MONARQUIAS NACIONAIS E ABSOLUTISMO

 

  • Observem estas informações que já vimos em aulas anteriores:

 

* NO FEUDALISMO:

- O poder era descentralizado;

- O senhor feudal era a autoridade máxima

- O rei era apenas uma figura decorativa

 

* COM O SURGIMENTO DAS CIDADES/COMÉRCIO:

_ Nasceu uma nova classe: A burguesia

- Acabou o sistema feudal

- Houve a unificação dos Estados Nacionais

- Houve centralização do poder

- Surgiram as Monarquias Nacionais

- Os reis começam a ter poder absoluto

 

O novo sistema de domínio dos reis ficou conhecido como absolutismo:

 

O Absolutismo

 

Podemos definir o absolutismo como um sistema político e administrativo que prevaleceu nos países da Europa, na época do Antigo Regime (séculos XVI ao XVIII). No final da Idade média (séculos XIV e XV), ocorreu uma forte centralização política nas mãos dos reis.

 

A burguesia comercial ajudou muito neste processo, pois interessa a ela um governo forte e capaz de organizar a sociedade. Portanto, nesta época, o rei concentrava praticamente todos os poderes. Criava leis sem autorização ou aprovação política da sociedade. Criava impostos, taxas e obrigações de acordo com seus interesses econômicos. Agia em assuntos religiosos, chegando, até mesmo, a controlar o clero em algumas regiões.

 

Todos os luxos e gastos da corte eram mantidos pelos impostos e taxas pagas, principalmente  pela população mais pobre. Esta tinha pouco poder político para exigir ou negociar.  Os reis usavam a força e a violência de seus exércitos para reprimir, prender ou até mesmo matar qualquer pessoa que fosse contrária aos interesses ou leis definidas pelos monarcas.

 

Exemplos de alguns reis deste período:

 

Henrique VIII da Dinastia Tudor: governou a Inglaterra no século XVII.

Elizabeth I Dinastia Tudor: rainha da Inglaterra até 1603.

Fernando e Isabel: Governaram a Espanha no século XVI.
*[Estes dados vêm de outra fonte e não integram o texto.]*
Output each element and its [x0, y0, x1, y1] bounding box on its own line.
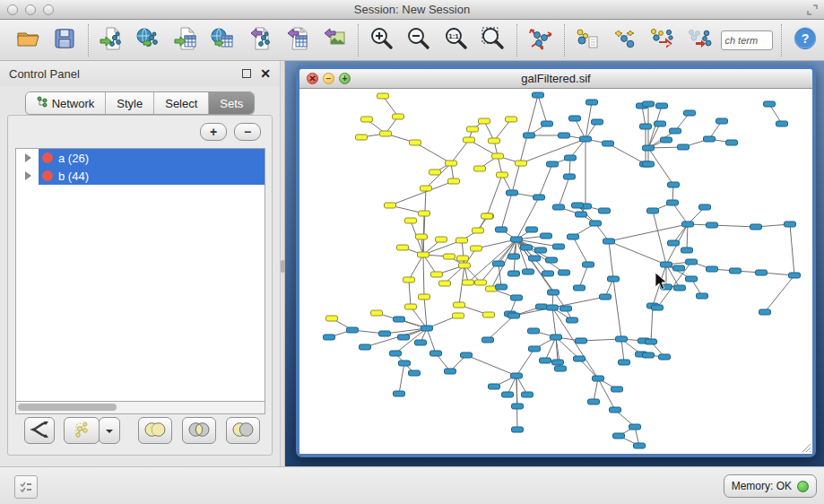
graph-node[interactable] — [385, 203, 396, 208]
graph-node[interactable] — [524, 133, 535, 138]
graph-node[interactable] — [613, 433, 625, 439]
import-network-file-button[interactable] — [93, 22, 130, 59]
graph-edge[interactable] — [621, 339, 624, 362]
graph-node[interactable] — [481, 213, 493, 219]
create-set-dropdown-button[interactable] — [99, 417, 120, 444]
graph-node[interactable] — [726, 140, 738, 145]
graph-node[interactable] — [593, 376, 604, 381]
graph-node[interactable] — [456, 238, 468, 243]
expand-triangle-icon[interactable] — [25, 153, 31, 162]
graph-node[interactable] — [436, 237, 447, 242]
set-list-item[interactable]: a (26) — [16, 149, 265, 167]
graph-node[interactable] — [603, 141, 614, 146]
graph-node[interactable] — [668, 240, 680, 246]
sets-list[interactable]: a (26)b (44) — [15, 148, 265, 402]
graph-node[interactable] — [785, 222, 796, 227]
graph-node[interactable] — [568, 234, 579, 239]
graph-edge[interactable] — [608, 143, 646, 164]
graph-node[interactable] — [684, 110, 696, 116]
graph-node[interactable] — [508, 254, 520, 259]
graph-node[interactable] — [324, 335, 335, 340]
graph-edge[interactable] — [501, 193, 512, 230]
graph-edge[interactable] — [712, 225, 756, 227]
memory-status-button[interactable]: Memory: OK — [724, 474, 817, 498]
graph-edge[interactable] — [424, 297, 427, 328]
graph-node[interactable] — [678, 144, 690, 150]
graph-edge[interactable] — [426, 163, 451, 188]
graph-node[interactable] — [542, 271, 554, 276]
graph-edge[interactable] — [516, 376, 517, 430]
graph-node[interactable] — [533, 195, 545, 200]
graph-node[interactable] — [750, 224, 762, 230]
graph-node[interactable] — [508, 313, 520, 318]
graph-edge[interactable] — [516, 197, 539, 239]
graph-edge[interactable] — [390, 181, 454, 205]
graph-node[interactable] — [553, 204, 565, 210]
graph-node[interactable] — [492, 153, 504, 159]
graph-node[interactable] — [467, 126, 479, 132]
graph-node[interactable] — [640, 124, 652, 129]
graph-node[interactable] — [445, 369, 456, 374]
graph-node[interactable] — [523, 269, 534, 274]
graph-node[interactable] — [416, 234, 428, 239]
graph-node[interactable] — [647, 208, 659, 213]
graph-node[interactable] — [567, 317, 578, 323]
graph-node[interactable] — [716, 118, 728, 124]
graph-edge[interactable] — [613, 279, 621, 339]
tab-select[interactable]: Select — [154, 92, 209, 114]
graph-node[interactable] — [528, 328, 540, 334]
network-canvas[interactable] — [299, 89, 812, 454]
graph-node[interactable] — [493, 261, 505, 266]
scrollbar-thumb[interactable] — [18, 404, 117, 411]
graph-node[interactable] — [686, 276, 698, 282]
graph-edge[interactable] — [651, 306, 653, 342]
graph-edge[interactable] — [545, 337, 556, 361]
graph-node[interactable] — [643, 101, 655, 107]
sets-horizontal-scrollbar[interactable] — [15, 402, 265, 414]
graph-node[interactable] — [522, 392, 533, 397]
close-frame-icon[interactable]: ✕ — [307, 73, 318, 84]
graph-node[interactable] — [652, 305, 664, 310]
graph-node[interactable] — [533, 92, 544, 98]
graph-node[interactable] — [390, 351, 402, 356]
import-table-web-button[interactable] — [204, 22, 241, 59]
graph-node[interactable] — [555, 366, 567, 371]
graph-node[interactable] — [536, 304, 548, 309]
graph-node[interactable] — [516, 161, 527, 166]
maximize-window-icon[interactable] — [43, 4, 54, 15]
graph-edge[interactable] — [790, 224, 794, 275]
graph-node[interactable] — [704, 136, 716, 142]
export-image-button[interactable] — [317, 22, 353, 59]
set-list-item[interactable]: b (44) — [16, 167, 265, 185]
hide-selected-button[interactable] — [644, 22, 681, 59]
graph-node[interactable] — [574, 285, 585, 291]
graph-node[interactable] — [659, 354, 671, 360]
graph-edge[interactable] — [765, 275, 794, 312]
graph-node[interactable] — [511, 237, 523, 242]
import-network-web-button[interactable] — [130, 22, 167, 59]
graph-node[interactable] — [508, 271, 520, 276]
graph-node[interactable] — [356, 135, 368, 140]
graph-node[interactable] — [599, 208, 611, 213]
graph-node[interactable] — [431, 272, 443, 277]
graph-node[interactable] — [681, 248, 693, 253]
close-panel-icon[interactable]: ✕ — [260, 67, 271, 80]
add-set-button[interactable]: + — [200, 123, 227, 141]
graph-edge[interactable] — [539, 164, 552, 197]
maximize-frame-icon[interactable]: + — [339, 73, 351, 84]
graph-node[interactable] — [674, 285, 686, 291]
graph-node[interactable] — [421, 186, 432, 191]
tab-sets[interactable]: Sets — [209, 92, 254, 114]
graph-edge[interactable] — [409, 255, 423, 280]
graph-node[interactable] — [471, 246, 482, 251]
graph-edge[interactable] — [409, 280, 411, 307]
set-row-highlight[interactable]: a (26) — [39, 149, 265, 167]
graph-node[interactable] — [551, 335, 562, 340]
graph-node[interactable] — [634, 443, 646, 448]
export-table-button[interactable] — [279, 22, 316, 59]
graph-node[interactable] — [603, 239, 615, 244]
graph-node[interactable] — [479, 118, 490, 124]
graph-node[interactable] — [565, 155, 577, 161]
graph-node[interactable] — [377, 93, 389, 99]
open-session-button[interactable] — [9, 22, 46, 59]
Luís XIV Dinastia dos Bourbons: conhecido como Rei Sol governou a França entre (1643 e 1715).

 

 

Teóricos do Absolutismo.

 

Muitos filósofos desta época desenvolveram teorias e chegaram até mesmo a escrever

Livros defendendo o poder dos monarcas (reis) europeus. Abaixo alguns exemplos.


 

Jacques Bossuet




Para este filósofo francês, o rei era representante de Deus na Terra. Portanto, todos deveriam obedecê-lo sem contestar suas atitudes.

 

                                                                             

 

 




 


Nicolau Maquiavel: 


Escreveu um livro, O Príncipe, onde defendia o poder dos reis. De acordo com as ideias deste livro, o governante poderia fazer qualquer coisa em seu território para conseguir a ordem. De acordo com o pensador, o rei poderia usar até mesmo a violência para atingir seus objetivos. É deste teórico a famosa frase: Os fins  justificam os meios.

 

 

 





 


Thomas Hobbes: 


Este pensador inglês, autor do livro O Leviatã, defendia a ideia de que o rei salvou a civilização da barbárie e, portanto, através de um contrato social, a população deveria ceder ao Estado todos os poderes. 

 

 



Atividades Avaliativas

Responda as questões abaixo.

1. Explique o que significa Monarquia Absoluta?

 2. Qual a importância da monarquia absolutista para a burguesia?


 

3. Este pensador inglês, autor do livro O Leviatã, defendia a ideia de que o rei salvou a civilização da barbárie e, portanto, através de um contrato social, a população deveria ceder ao Estado todos os poderes.  Este grande filósofo que defendeu o absolutismo Foi:

 a) Adam Smith.     b) Jean-Jacques Rousseau.  c) Thomas Hobbes     d) Henrique VIII.

 

4. Quando se estuda o absolutismo monárquico, é frequente vermos a frase “O Estado sou Eu’, proferida pelo Rei Sol, Luís XIV”. É correto dizer que essa frase:

a) Torna patente o uso do simbolismo solar, característico da maçonaria francesa.

b) Explica o conteúdo do absolutismo, no qual o rei é a fonte da soberania e do poder.

c) Que a França na época não era governada por um rei.

d) Foi proferida após Luís XIV ter governado a Inglaterra.